The firm, she claimed, “won’t meet with us and won’t listen. So today we’ve brought the truth about diesel to its doorstep”.

The Greenpeace demonstration, which went live at 7am, mocked up a hospital with “a diesel pollution clinic outside to offer advice”. Greenpeace also has medics in attendance; it is offering heath checks to staff and members of the public.

The protest, added Greenpeace, was a peaceful one, aimed at securing a meeting with Volkswagen Group UK MD Paul Willis.

Doctor in respiratory medicine, Arash Saleh, was at the protest. “Diesel pollution is causing horrendous suffering acrosss the UK and storing up a lifetime of troubled health for our kids.

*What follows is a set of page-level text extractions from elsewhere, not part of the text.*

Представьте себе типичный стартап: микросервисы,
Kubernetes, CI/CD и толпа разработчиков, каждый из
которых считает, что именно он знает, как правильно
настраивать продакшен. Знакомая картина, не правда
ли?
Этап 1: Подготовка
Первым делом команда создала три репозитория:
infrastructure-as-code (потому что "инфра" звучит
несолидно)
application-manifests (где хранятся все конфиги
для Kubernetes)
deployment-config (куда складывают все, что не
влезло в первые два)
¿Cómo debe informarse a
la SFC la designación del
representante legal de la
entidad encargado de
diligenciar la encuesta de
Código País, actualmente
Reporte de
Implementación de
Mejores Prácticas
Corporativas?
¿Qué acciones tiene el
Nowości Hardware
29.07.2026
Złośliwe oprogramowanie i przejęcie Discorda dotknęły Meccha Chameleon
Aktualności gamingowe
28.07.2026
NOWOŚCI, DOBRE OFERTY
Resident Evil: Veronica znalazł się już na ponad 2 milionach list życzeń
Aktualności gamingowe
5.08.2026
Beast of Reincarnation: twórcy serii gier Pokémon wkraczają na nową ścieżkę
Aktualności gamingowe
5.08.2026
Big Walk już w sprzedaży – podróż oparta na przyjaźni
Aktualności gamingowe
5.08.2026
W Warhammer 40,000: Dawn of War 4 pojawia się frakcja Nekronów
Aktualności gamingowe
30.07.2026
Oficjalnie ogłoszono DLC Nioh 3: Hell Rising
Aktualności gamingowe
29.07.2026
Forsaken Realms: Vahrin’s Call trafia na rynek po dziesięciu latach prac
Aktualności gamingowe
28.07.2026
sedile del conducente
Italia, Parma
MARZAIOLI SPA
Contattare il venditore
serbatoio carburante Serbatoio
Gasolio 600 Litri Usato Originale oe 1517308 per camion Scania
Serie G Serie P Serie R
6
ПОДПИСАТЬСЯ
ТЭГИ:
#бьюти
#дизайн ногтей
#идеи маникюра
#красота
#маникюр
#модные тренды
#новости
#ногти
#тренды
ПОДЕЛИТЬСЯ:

If you could see it, diesel would be banned tomorrow.”

“Volkswagen is aware of a protest at its Blakelands premises this morning,” said a spokesman for the firm.

“The safety of our employees is our principal concern and so the matter is now being handled by the police.”

In response to Greenpeace’s claims and demands, they added: “The Volkswagen Group has launched the most comprehensive electrification initiative in the automotive industry with “Roadmap E”. This will bring an additional 80 new electric vehicles to the Volkswagen Group model range by 2025.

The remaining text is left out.